Malaysia jet mystery prompts trial of better plane tracking
Relatives of Chinese passengers from the missing Malaysia Airlines Flight MH370 offer prayers at Thean Hou Temple in Kuala Lumpur on Sunday, nearly a year after Malaysia Airlines MH370 went missing en route from Kuala Lumpur to Beijing with 239 people on board. Mohd Rasfan / Agence France-Presse |
Australia, Indonesia and Malaysia will lead a trial to enhance the tracking of aircraft over oceans, allowing planes to be more easily found should they vanish like Malaysia Airlines Flight MH370, Australia's transport minister said on Sunday.
The announcement comes one week ahead of the anniversary of the disappearance of Flight MH370, which vanished last year on a flight from Kuala Lumpur to Beijing with 239 people on board. No trace of the plane has been found.
Airservices Australia, a government-owned agency that manages the country's airspace, will work with its Malaysian and Indonesian counterparts to test the new method, which would enable planes to be tracked every 15 minutes, rather than the previous every 30 to 40 minutes, Australian Transport Minister Warren Truss said.
The tracking rate will increase to five minutes or less if there is a marked deviation in the plane's movements.

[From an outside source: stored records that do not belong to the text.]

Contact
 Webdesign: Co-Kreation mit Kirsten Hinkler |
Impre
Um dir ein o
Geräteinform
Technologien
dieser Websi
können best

"In a world first, all three countries will trial a new method of tracking aircraft through the skies over remote oceanic areas," Truss said.
The trial is expected to use satellite-based positioning technology already on board 90 percent of long-haul aircraft that transmits the plane's current position and its next two planned positions, said Airservices Australia chairman Angus Houston, who helped lead the search for Flight MH370.

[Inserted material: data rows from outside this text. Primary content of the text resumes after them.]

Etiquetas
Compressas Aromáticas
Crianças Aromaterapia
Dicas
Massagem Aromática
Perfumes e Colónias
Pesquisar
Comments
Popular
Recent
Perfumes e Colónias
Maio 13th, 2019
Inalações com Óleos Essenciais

The trial will boost the frequency of planes automatically reporting their position, allowing air traffic controllers to better track them, Houston said.

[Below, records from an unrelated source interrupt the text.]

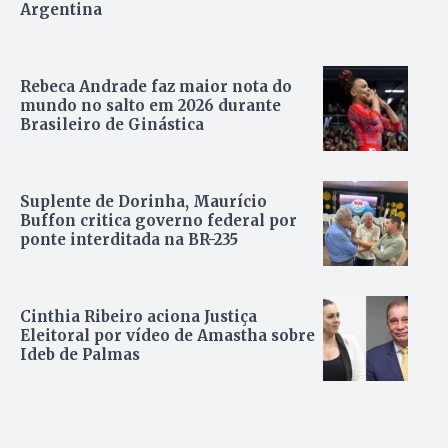
Argentina
Rebeca Andrade faz maior nota do
mundo no salto em 2026 durante
Brasileiro de Ginástica
Suplente de Dorinha, Maurício
Buffon critica governo federal por
ponte interditada na BR-235
Cinthia Ribeiro aciona Justiça
Eleitoral por vídeo de Amastha sobre
Ideb de Palmas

"This is not a silver bullet," Houston said in Canberra. "But it is an important step in delivering immediate improvements to the way we currently track aircraft while more comprehensive solutions are developed."
If an aircraft deviates more than 60 meters from its assigned level or two nautical miles from its expected track, the system would automatically monitor the jet more closely, such as every five minutes or almost continuously, he added.
There is no requirement for real-time tracking of commercial aircraft and ever since Flight MH370 disappeared, air safety regulators and airlines have been trying to agree on how extensively planes should be tracked. The Boeing 777 veered sharply off-course and vanished from radar shortly into its flight on March 8.
An international team of experts who analyzed a series of hourly transmissions between the plane and a satellite, later determined that the plane traveled for another seven hours before crashing somewhere within a remote 60,000-square-kilometer patch of the Indian Ocean.
Despite an extensive, ongoing search of that area, nothing has yet been found.
Houston warned that the new method being trialed would not necessarily have allowed air traffic controllers to monitor Flight MH370 - whose transponder and other tracking equipment shut down during the flight - to the point where it crashed.
"I think we've got to be very, very careful because you can turn this system off," he said. "What would have happened while the system is operating, we'd know exactly where the aircraft was. If somebody had turned the system off, we're in the same set of circumstances as we've experienced on the latter part of the flight of MH370."